YOUR ASSIGNMENT: With pictures omitted, output the records below exactly as they appear.

Dataset entries
· · · ·
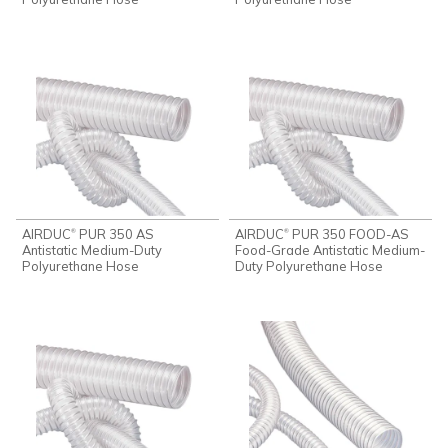
AIRDUC
PUR 350 AS
AIRDUC
PUR 350 FOOD-AS
®
®
Antistatic Medium-Duty
Food-Grade Antistatic Medium-
Polyurethane Hose
Duty Polyurethane Hose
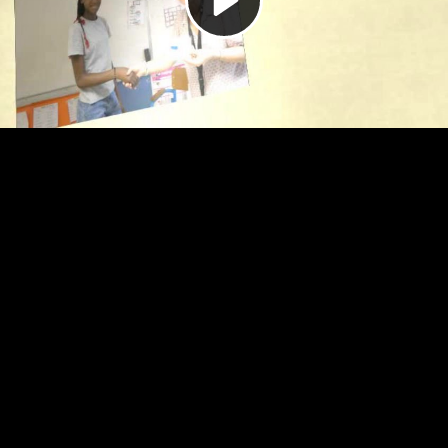
Video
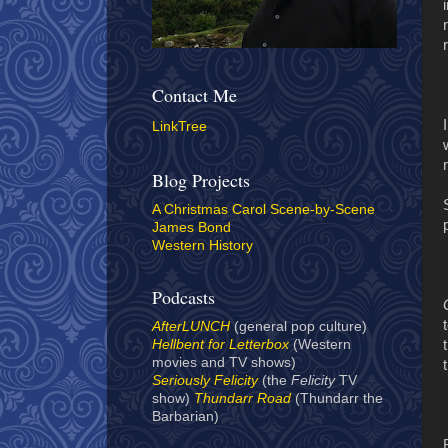
Contact Me
LinkTree
Blog Projects
A Christmas Carol Scene-by-Scene
James Bond
Western History
Podcasts
AfterLUNCH
(general pop culture)
Hellbent for Letterbox
(Western
movies and TV shows)
Seriously Felicity
(the
Felicity
TV
show)
Thundarr Road
(Thundarr the
Barbarian)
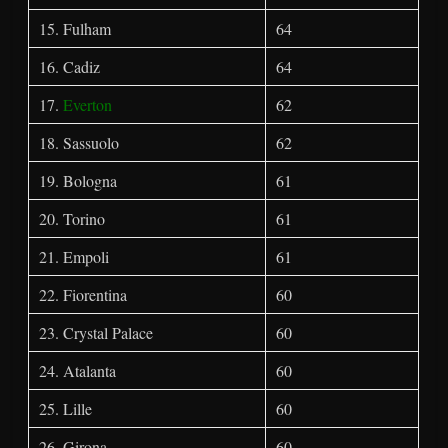
15. Fulham
64
16. Cadiz
64
17.
Everton
62
18. Sassuolo
62
19. Bologna
61
20. Torino
61
21. Empoli
61
22. Fiorentina
60
23. Crystal Palace
60
24. Atalanta
60
25. Lille
60
26. Girona
60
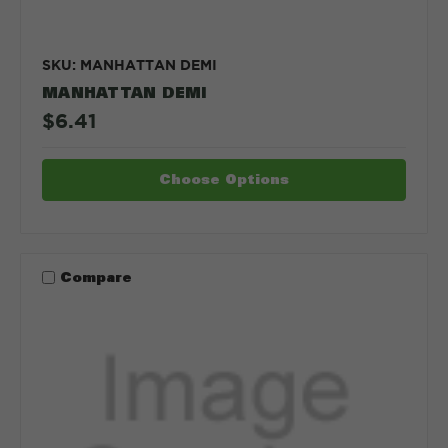
SKU: MANHATTAN DEMI
MANHATTAN DEMI
$6.41
Choose Options
Compare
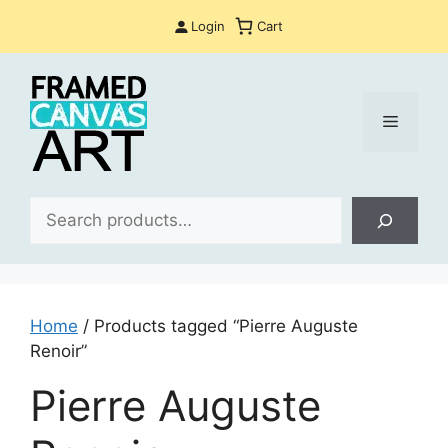
Skip
Login
Cart
to
content
Menu
Sea
Home
/ Products tagged “Pierre Auguste
Renoir”
Pierre Auguste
· · · ·
RESPONSE:
AIRDUC
PUR 350 AS
AIRDUC
PUR 350 FOOD-AS
®
®
Antistatic Medium-Duty
Food-Grade Antistatic Medium-
Polyurethane Hose
Duty Polyurethane Hose
Video
Contact Me
LinkTree
Blog Projects
A Christmas Carol Scene-by-Scene
James Bond
Western History
Podcasts
AfterLUNCH
(general pop culture)
Hellbent for Letterbox
(Western
movies and TV shows)
Seriously Felicity
(the
Felicity
TV
show)
Thundarr Road
(Thundarr the
Barbarian)
15. Fulham
64
16. Cadiz
64
17.
Everton
62
18. Sassuolo
62
19. Bologna
61
20. Torino
61
21. Empoli
61
22. Fiorentina
60
23. Crystal Palace
60
24. Atalanta
60
25. Lille
60
26. Girona
60
SKU: MANHATTAN DEMI
MANHATTAN DEMI
$6.41
Choose Options
Compare
Skip
Login
Cart
to
content
Menu
Sea
Home
/ Products tagged “Pierre Auguste
Renoir”
Pierre Auguste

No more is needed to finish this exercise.